Philippe Besson, "Ceci n'est pas un fait divers", Julliard, 208 pages, 20 euros. © pg

Dans “Ceci n’est pas un fait divers”, Philippe Besson rappelle combien le féminicide est davantage un fait social que divers…

Le nouveau livre de Philippe Besson fait froid dans le dos. Le drame qu’il nous raconte est insupportable, alors que la presse nous en livre des semblables à longueur d’année. Pour le narrateur, tout commence par un coup de fil. En une phrase, sa soeur lui apprend qu’ils ont perdu leur mère et que leur père est un assassin. Ça commence par une dispute, ça se termine par 17 coups de couteau et un corps ensanglanté au milieu de la cuisine.
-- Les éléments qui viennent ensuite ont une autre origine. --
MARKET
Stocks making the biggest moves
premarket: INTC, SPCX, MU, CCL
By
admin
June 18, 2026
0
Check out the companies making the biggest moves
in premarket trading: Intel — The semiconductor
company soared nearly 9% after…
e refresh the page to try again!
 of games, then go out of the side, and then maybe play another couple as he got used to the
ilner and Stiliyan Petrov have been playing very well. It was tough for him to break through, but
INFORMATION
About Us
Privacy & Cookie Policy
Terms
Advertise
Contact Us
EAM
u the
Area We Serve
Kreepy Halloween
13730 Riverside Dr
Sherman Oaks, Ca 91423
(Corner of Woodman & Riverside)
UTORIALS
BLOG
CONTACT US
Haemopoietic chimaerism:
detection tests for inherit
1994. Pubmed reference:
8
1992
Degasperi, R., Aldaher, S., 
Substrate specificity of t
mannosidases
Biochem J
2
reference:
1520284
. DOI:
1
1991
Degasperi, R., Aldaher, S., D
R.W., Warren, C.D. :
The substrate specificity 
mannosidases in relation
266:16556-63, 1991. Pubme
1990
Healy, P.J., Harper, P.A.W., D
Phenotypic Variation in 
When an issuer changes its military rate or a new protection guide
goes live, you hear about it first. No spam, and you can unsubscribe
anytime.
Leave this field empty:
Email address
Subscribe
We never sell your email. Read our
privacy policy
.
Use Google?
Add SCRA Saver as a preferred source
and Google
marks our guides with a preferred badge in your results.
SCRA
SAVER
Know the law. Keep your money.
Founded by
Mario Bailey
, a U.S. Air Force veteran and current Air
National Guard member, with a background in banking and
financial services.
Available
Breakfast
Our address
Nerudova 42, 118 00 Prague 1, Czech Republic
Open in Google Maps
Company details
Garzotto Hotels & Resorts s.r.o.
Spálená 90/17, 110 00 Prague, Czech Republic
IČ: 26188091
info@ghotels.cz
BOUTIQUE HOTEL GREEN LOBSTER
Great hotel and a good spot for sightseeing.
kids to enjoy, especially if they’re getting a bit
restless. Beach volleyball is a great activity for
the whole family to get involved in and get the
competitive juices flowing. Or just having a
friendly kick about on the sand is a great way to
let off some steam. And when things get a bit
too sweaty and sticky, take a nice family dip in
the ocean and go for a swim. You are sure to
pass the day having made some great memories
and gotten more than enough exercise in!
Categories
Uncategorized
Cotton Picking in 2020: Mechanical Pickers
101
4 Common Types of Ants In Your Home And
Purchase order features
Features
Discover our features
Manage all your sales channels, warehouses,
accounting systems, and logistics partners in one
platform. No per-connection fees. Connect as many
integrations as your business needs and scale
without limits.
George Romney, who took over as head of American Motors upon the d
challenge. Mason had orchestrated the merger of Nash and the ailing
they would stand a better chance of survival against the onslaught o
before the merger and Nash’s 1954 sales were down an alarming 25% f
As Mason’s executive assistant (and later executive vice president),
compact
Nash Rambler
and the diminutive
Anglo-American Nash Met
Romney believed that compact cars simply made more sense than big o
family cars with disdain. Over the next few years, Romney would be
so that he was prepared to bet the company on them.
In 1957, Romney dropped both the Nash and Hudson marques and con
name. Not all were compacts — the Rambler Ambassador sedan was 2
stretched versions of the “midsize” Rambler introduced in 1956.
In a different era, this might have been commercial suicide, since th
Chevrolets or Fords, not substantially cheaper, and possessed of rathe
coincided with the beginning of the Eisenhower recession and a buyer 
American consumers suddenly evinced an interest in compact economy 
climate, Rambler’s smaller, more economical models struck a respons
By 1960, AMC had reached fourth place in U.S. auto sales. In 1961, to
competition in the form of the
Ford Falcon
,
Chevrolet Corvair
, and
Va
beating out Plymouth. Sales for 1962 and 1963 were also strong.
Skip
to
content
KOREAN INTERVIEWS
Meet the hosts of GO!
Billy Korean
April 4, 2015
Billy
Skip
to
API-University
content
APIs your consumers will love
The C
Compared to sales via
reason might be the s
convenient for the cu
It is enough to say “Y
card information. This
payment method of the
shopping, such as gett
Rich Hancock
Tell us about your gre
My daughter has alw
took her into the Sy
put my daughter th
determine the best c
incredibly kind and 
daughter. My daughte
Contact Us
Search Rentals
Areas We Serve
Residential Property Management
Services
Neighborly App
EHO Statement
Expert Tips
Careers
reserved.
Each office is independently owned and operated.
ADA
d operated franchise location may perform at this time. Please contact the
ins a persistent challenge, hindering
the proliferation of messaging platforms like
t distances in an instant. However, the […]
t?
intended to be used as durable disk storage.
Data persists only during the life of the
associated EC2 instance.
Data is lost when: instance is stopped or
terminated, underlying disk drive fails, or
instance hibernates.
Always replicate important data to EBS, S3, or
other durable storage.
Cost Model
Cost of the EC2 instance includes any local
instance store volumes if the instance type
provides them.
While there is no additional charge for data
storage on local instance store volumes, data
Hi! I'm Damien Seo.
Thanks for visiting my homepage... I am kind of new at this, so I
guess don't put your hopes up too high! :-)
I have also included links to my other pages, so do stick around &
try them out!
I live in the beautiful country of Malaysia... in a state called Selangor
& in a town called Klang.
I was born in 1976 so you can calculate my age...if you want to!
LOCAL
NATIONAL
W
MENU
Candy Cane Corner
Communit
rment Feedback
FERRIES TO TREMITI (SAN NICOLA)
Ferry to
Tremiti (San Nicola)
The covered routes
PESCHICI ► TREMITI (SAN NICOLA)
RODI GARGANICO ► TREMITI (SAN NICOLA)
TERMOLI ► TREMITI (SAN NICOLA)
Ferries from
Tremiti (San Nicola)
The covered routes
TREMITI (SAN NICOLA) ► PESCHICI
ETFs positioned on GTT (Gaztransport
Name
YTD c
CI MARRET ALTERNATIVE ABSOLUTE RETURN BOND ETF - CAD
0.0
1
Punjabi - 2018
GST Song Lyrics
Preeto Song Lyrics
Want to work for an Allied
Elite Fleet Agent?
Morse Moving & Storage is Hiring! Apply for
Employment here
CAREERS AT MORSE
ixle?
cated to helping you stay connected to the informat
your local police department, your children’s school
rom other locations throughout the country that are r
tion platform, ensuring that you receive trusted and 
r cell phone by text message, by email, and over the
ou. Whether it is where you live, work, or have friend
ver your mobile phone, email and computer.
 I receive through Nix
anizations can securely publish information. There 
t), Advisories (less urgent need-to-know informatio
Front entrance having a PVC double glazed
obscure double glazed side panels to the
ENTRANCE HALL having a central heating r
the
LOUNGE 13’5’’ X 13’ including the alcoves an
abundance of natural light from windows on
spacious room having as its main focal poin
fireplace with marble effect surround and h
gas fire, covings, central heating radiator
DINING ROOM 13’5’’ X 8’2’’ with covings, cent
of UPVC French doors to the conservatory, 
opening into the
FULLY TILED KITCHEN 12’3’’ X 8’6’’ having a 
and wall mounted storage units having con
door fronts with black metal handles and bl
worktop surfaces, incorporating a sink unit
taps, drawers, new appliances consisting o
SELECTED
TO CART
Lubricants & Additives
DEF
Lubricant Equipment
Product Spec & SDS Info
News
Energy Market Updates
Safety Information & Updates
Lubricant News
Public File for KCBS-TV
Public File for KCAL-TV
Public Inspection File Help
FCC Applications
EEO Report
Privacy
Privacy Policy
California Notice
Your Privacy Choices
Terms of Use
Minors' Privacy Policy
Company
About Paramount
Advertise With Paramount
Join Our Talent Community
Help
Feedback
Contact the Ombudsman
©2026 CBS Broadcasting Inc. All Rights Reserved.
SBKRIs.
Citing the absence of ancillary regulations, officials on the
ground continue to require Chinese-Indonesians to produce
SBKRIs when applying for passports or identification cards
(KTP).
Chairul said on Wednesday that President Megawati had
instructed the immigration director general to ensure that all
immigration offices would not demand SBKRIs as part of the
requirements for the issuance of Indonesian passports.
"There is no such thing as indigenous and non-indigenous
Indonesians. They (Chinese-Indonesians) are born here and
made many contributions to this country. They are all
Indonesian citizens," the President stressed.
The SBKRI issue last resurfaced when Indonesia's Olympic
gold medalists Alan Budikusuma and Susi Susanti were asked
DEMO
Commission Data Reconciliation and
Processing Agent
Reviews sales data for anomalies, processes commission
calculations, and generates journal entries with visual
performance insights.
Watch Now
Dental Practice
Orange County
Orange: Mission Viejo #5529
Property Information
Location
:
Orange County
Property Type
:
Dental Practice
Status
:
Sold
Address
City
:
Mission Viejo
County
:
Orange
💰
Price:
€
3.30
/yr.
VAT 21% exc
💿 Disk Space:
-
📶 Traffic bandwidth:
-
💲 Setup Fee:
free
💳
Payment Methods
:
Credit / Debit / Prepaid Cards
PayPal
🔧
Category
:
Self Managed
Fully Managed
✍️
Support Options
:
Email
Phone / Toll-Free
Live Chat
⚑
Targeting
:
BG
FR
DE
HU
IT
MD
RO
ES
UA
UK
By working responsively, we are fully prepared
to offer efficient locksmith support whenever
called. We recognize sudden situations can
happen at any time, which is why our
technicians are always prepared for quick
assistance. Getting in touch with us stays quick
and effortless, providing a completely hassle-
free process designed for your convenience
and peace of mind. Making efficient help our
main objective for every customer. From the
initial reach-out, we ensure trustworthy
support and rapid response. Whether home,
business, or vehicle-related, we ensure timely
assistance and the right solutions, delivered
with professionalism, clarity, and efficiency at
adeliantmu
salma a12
Inspiré par une histoire vraie, l’auteur décrit minutieusement ce qui arrive lorsque survient un tel drame, comment un jeune homme de 19 ans et sa soeur de 13 ans, témoin du meurtre, voient leur vie basculer dans un gouffre sans fond. Rien ne leur sera épargné: ni l’identification du corps, ni les entretiens chez les gendarmes. Ni les questions, ni les doutes. Ni la culpabilité. Car très vite, le narrateur remonte dans ses souvenirs pour se demander si ce drame aurait pu être évité. Si les comportements du père auraient dû l’alerter. Il déroule à cette fin l’histoire de ses parents, se penche sur leur passé, leurs rêves et leurs désillusions, ouvre de vieilles boîtes à chaussures remplies d’images où il les revoit jeunes, insouciants. Cécile et Franck. La buraliste et l’ouvrier mécanicien. Une femme admirée de tous et un homme au tempérament colérique. Le fils ne cherche pas des excuses mais des explications. Ceci n’est pas un fait divers mais un fait social, nous dit Philippe Besson, dont l’écriture va ici à l’essentiel sans se perdre dans des effets littéraires inutiles. Où l’auteur s’étonne que le mot “féminicide” est encore souligné de rouge dans la plupart des traitements de texte (et donc censément absent du dictionnaire) et rappelle qu’il serait temps que notre système policier et judiciaire prenne réellement en compte la violence conjugale. Car une dispute peut toujours finir par un corps ensanglanté dans une cuisine.